Göksu nehrinin doğduğu Eğrigöl, Taşeli bölgesinin en büyük gölü. Bu rota üzerinde antik Roma yol kalıntısı da var. Eski Pers Kral yolunun kısmen kullanılarak Roma lejyonlarının geçeceği hala getirilen “Via Sebaste” yolu bu bölgeden geçiyor. Kervanlar ve ordular bu dağlar üzerinden Pisidian Antioch ( Yalvaç) tan başlayarak , Neapolis (Şarkikaraağaç), Huyuk, Iconium (Konya) , Misthia (Beyşehir) , Side koluyla Beyşehir gölünü çepeçevre dolaştıktan sonra bir kolu Syedra’ya diğeri Tarsos, üzerinden Antiocheia ve Osione ‘ye yani Suriye’ye Mezopotamya’ya kadar ulaşıyor.
Eğrigöl yaylasını geçtikten sonra kısmen erimiş, kar suları geniş ovada gölcükler menderesler oluşturmuştu. Yedi kaza yaylaları adı veriliyordu bölgeye. Yedi ayrı yerleşim yerinin yayla evlerinin yer aldığı, besicilerin hayvanları için bol ot ve su bulunan Geyik dağları arasında ıssız bir bölge gibi gelmişti bana. Beyşehir, Bozkır, Hadim, Taşkent, Ermenek, Anamur, Gazipaşa Sarıveliler ve Alanya kentlerinin yaylaları.
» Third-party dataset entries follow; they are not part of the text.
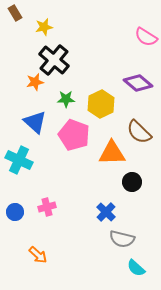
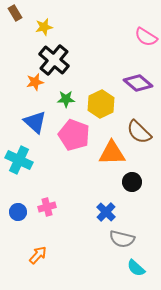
blue circle: moved 3 px right
orange arrow: rotated 90 degrees counterclockwise
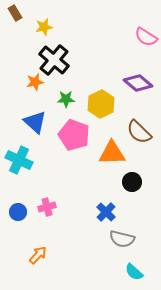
cyan semicircle: moved 2 px left, 4 px down
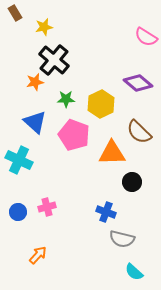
blue cross: rotated 24 degrees counterclockwise
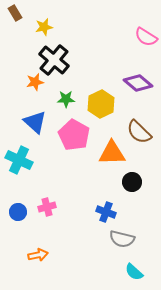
pink pentagon: rotated 8 degrees clockwise
orange arrow: rotated 36 degrees clockwise
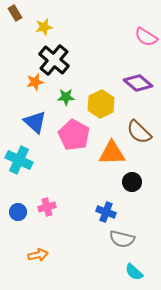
green star: moved 2 px up
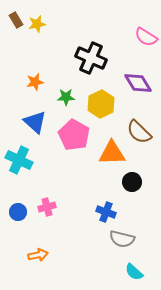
brown rectangle: moved 1 px right, 7 px down
yellow star: moved 7 px left, 3 px up
black cross: moved 37 px right, 2 px up; rotated 16 degrees counterclockwise
purple diamond: rotated 20 degrees clockwise
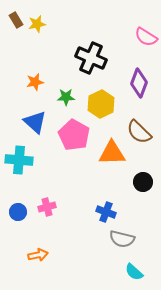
purple diamond: moved 1 px right; rotated 52 degrees clockwise
cyan cross: rotated 20 degrees counterclockwise
black circle: moved 11 px right
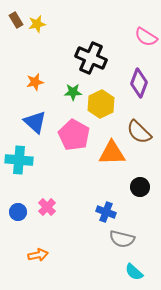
green star: moved 7 px right, 5 px up
black circle: moved 3 px left, 5 px down
pink cross: rotated 30 degrees counterclockwise
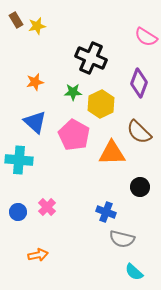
yellow star: moved 2 px down
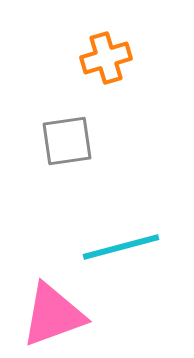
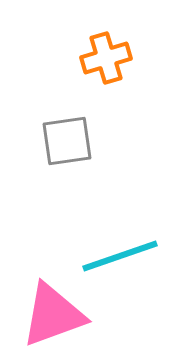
cyan line: moved 1 px left, 9 px down; rotated 4 degrees counterclockwise
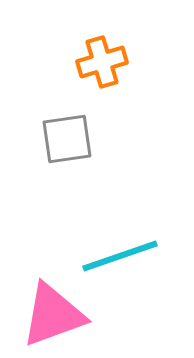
orange cross: moved 4 px left, 4 px down
gray square: moved 2 px up
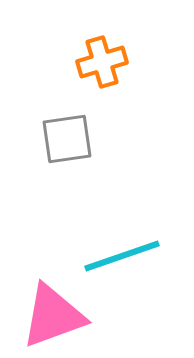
cyan line: moved 2 px right
pink triangle: moved 1 px down
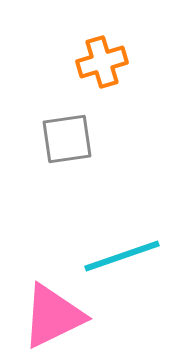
pink triangle: rotated 6 degrees counterclockwise
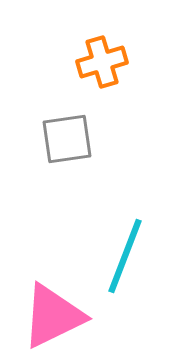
cyan line: moved 3 px right; rotated 50 degrees counterclockwise
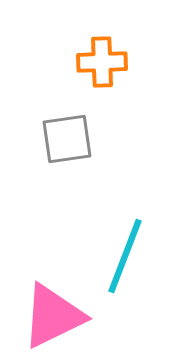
orange cross: rotated 15 degrees clockwise
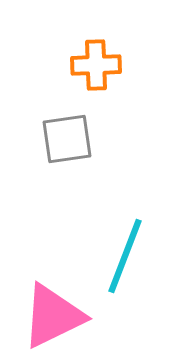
orange cross: moved 6 px left, 3 px down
Yörüklerin göç yolu üzerinde yaz sıcağından korunmak için mükemmel bir coğrafya. Eriyen kar sularının oluşturduğu gölcüklerin etrafında besicilerin ahırları yer alıyordu. Her karış toprak doğal koyun gübresiyle karıştığından mıdır nedir inanılmaz bir bitki ve rengarenk çiçek çeşitliliği dikkat çekiyordu. Kara leylekleri ilk gördüğüm yer diyebilirim. Kara leylekler beyaz leyleklerin aksine insanlardan çok uzaklara tercihan sarp kayalıklara kuruyorlar yuvalarını.
Toroslarda Geyik dağları sularının toplanmasıyla oluşan Göksu antik çağda “Calykadnos” ve “Saleph” olarak adlandırılmakta idi. Uzunluğu yaklaşık olarak 260 kilometredir. Kuzey kolu “Gökçay” güney kolu ise “Gökdere” olarak anılır.
Günümüzde Karaman-Mut-Silifke kentleri sınırları içinden geçer aktığı coğrafyada çeşitli kollara bölünür ve daha sonra tek bir kolda birleşerek Akdeniz’e delta yaparak dökülür.
Eğrigöl’den başlayarak Göksu deltasında sona erecek olan bir kültür yolu bakalım ne zaman inşa edilecek? Göksu’yu takip ederek 15-20 kilometrelik parkurlarla uzayıp giden ve 300 kilometre sonra Akdeniz’e ulaşan “Calycadnus- Barbarossa” trekking yolu mutlaka tüm dünya doğa yürüyüş gruplarının ilgisini çekecektir.